Proponents of the stricter rules argue that separate state programs under the 1996 TANF law were a way for states to simply provide cash to needy families without requiring them to participate in any type of work-related program.
"States moved hard-to-serve clients into separate programs so they wouldn't be counted-not because those 'innovative' programs wouldn't get federal approval," said Becky Shipp, Senate Finance Committee staffer.
The Government Accountability Office (GAO) recently reported that states were getting federal approval under the TANF program for "journaling, massage therapy, running errands for neighbors and smoking cessation classes," all defined as job preparation activities, she said.
"I can't conceive how you can be more experimental or innovative than massage therapy or running errands," Shipp said, adding that recent GAO data show that some 60 percent of welfare families are not participating in any type of work-related activities.
Under the 1996 TANF program-which has been credited with helping millions of American families become self-sufficient-the federal government provided a block grant to states, giving them broad discretion to provide aid to needy families as long as the states helped welfare recipients find jobs.

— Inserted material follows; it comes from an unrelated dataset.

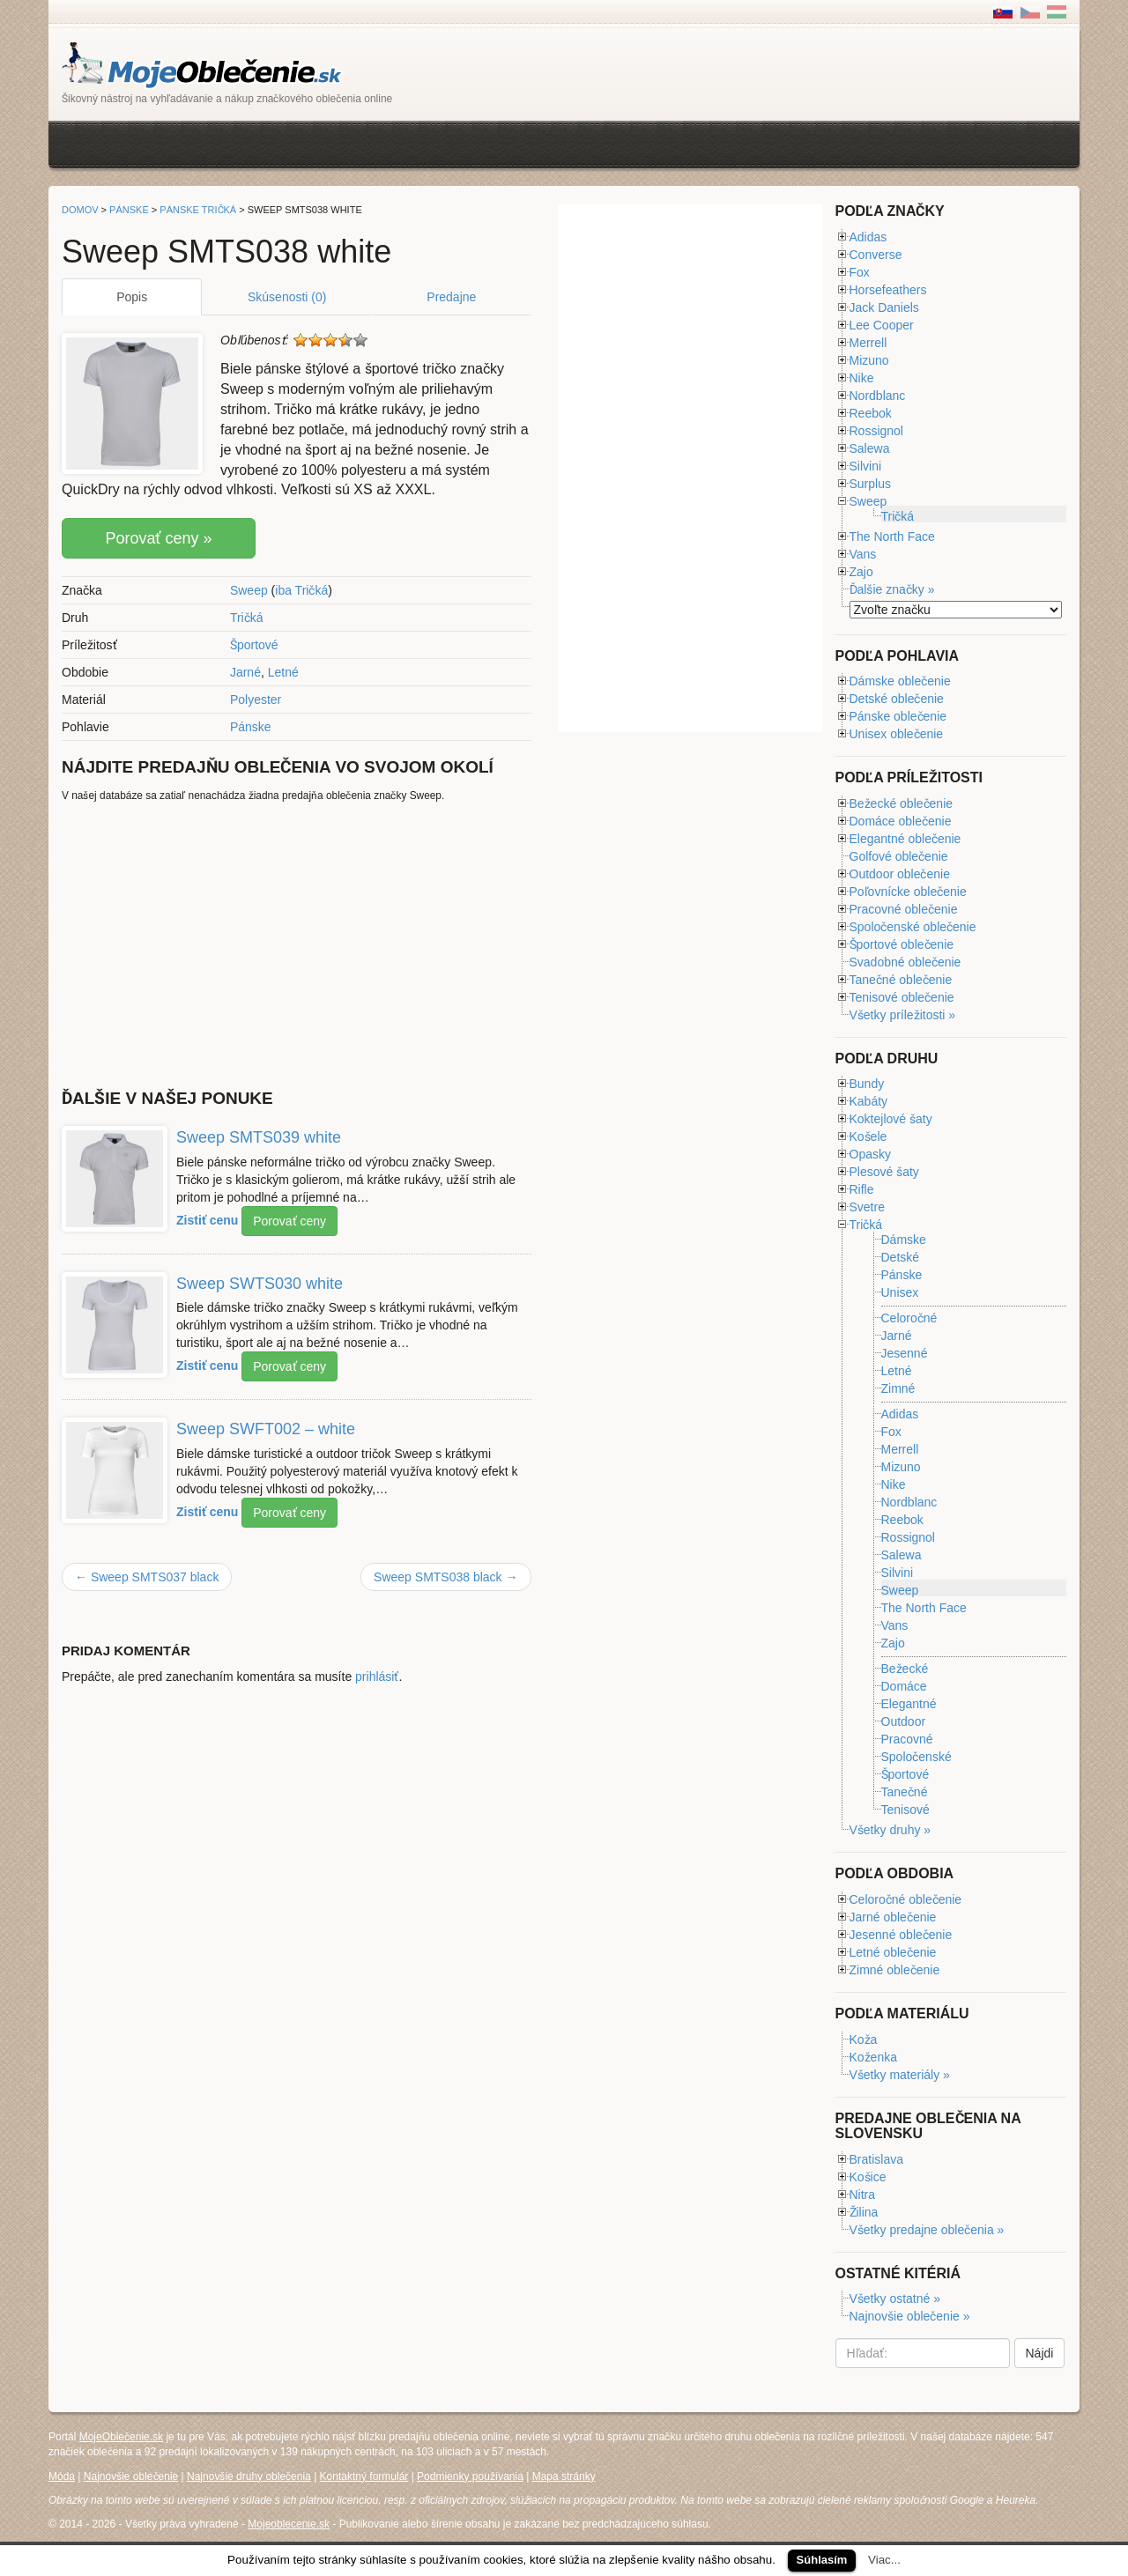  Describe the element at coordinates (245, 672) in the screenshot. I see `Jarné` at that location.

Federal money can be used for cash assistance, transportation, childcare and so-called work preparation and support programs. TANF-which serves more than two million American families-requires states to contribute some of their own money to separate welfare programs.
States had the leeway to run separate programs-often for families with special-needs, such as physical disabilities, mental illness and drug and alcohol addiction-without following TANF work guidelines. Instead of federally approved work-related activities, many states offered special-needs parents counseling, rehabilitation, education and vocational training.
As in the past, the new law docks states up to 5 percent of their federal funding if they fail to meet mandated work participation rates. In addition, states must make up the revenue shortfall and contribute a higher percentage of state money to the program the following year.